Showing posts with label New Yorker. Show all posts
Showing posts with label New Yorker. Show all posts

Monday, December 30, 2019

Faw's ULTRALUMINOUS: A Teen Bartering Sex


Some of the books that we review are focused on nympholepsy (e.g., Emily Prager's Roger Fishbite) while others are peppered with nympholepsy (e.g., Lauren Myracle's ttyl). Katherine Faw's Ultraluminous is of the latter sort but very much worth a post.

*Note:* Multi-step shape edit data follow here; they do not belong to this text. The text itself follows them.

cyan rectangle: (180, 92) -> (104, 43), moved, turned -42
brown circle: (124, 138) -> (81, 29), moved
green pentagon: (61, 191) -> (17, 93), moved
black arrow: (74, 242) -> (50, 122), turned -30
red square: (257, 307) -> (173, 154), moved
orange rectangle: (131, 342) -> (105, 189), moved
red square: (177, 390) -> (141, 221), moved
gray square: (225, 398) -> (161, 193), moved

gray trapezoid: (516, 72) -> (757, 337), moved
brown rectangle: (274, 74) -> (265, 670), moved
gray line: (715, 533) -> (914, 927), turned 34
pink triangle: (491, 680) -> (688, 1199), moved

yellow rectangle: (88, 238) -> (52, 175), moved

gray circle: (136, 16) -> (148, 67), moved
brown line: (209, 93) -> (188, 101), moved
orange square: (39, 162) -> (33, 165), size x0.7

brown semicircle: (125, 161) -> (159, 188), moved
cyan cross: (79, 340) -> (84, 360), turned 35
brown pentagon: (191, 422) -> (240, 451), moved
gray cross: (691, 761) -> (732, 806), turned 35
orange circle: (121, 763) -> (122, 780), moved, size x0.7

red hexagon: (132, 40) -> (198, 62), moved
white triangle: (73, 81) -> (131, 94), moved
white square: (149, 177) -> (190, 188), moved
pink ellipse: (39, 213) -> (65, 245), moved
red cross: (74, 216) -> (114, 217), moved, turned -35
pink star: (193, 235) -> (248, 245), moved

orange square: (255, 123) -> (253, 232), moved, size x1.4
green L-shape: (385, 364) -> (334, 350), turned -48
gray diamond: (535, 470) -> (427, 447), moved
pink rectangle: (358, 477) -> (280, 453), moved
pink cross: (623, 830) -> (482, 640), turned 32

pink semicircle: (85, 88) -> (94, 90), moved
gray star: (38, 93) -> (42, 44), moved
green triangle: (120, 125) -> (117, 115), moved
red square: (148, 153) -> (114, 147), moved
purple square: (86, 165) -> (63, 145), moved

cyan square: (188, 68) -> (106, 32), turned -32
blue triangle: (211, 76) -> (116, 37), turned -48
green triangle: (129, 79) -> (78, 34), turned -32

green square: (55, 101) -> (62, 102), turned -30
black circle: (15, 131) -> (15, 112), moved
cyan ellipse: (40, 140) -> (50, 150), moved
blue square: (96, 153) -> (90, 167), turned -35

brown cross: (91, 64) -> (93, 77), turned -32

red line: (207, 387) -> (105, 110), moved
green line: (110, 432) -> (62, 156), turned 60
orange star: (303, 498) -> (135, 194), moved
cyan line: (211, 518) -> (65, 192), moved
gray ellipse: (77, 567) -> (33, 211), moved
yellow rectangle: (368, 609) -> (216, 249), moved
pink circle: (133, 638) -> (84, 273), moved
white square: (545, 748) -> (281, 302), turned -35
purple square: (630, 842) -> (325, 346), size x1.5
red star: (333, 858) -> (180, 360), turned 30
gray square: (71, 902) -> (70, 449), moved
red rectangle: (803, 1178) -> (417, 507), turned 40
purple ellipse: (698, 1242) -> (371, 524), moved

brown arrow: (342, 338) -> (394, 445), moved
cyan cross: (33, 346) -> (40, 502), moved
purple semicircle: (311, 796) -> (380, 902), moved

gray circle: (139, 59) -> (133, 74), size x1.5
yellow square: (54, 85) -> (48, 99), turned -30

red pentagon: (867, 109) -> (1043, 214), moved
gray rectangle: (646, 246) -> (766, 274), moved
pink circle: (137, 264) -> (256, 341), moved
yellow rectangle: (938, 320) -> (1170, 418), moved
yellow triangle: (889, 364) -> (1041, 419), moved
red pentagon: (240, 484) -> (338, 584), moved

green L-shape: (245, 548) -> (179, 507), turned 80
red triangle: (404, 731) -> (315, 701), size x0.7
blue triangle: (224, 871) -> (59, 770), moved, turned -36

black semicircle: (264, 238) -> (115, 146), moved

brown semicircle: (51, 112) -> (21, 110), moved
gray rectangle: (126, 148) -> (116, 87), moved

Here's part of Alexandra Schwartz's description of Faw's Ultraluminous that was posted on The New Yorker:
[...] the novel’s narrator is chiefly motivated by heroin. She’s a high-end prostitute who has just returned to New York after ten years in Dubai, and quickly establishes a roster of clients: “art guy,” who lives in a luxury condo in Williamsburg and takes her gallery-hopping; “calf’s brain guy,” who takes her to exotic dinners at trendy restaurants; “junk-bond guy,” now retired to the apartment he shares with his unsuspecting wife on the Upper West Side; and “the guy who buys me things,” who takes her shopping at Prada and Hermès. [...] “Ultraluminous” is a sort of “American Psycho” from the prostitute’s point of view, a damning, often hilarious account of toxic masculinity and Wall Street money culture.
And here are the relevant excerpts:

K, the narrator, shared that she began prostituting as a teen:
I was terrified of the first man who paid me. I was eighteen. It was my first time overseas. He took me to a restaurant that I would learn to make fun of but only later. I was convinced they could tell, the driver, the waiters, the hotel staff, him. I wanted to appear professional [...] 
But K exchanged sex in a bartering transaction before she was 14:
The first man I ever had sex with was British. He didn't pay me but it was an exchange. He was the manager of a club I wanted to get into [...] It was on Bleecker and Thompson. I lied and told him I was fourteen [...] 
But K first learned of her (sexual) power when she was 12:
I was twelve. It was the first warm day after four brutal months and I walked down Avenue B, all arms and legs, and suddenly I had this power. Since then it hasn't stopped.
This is how K was enticed into prostitution:
I was dumb like any eighteen-year-old. This girl told me her friend's sister did it. She said she went over there for one year and made enough money that she wouldn't have to work for five.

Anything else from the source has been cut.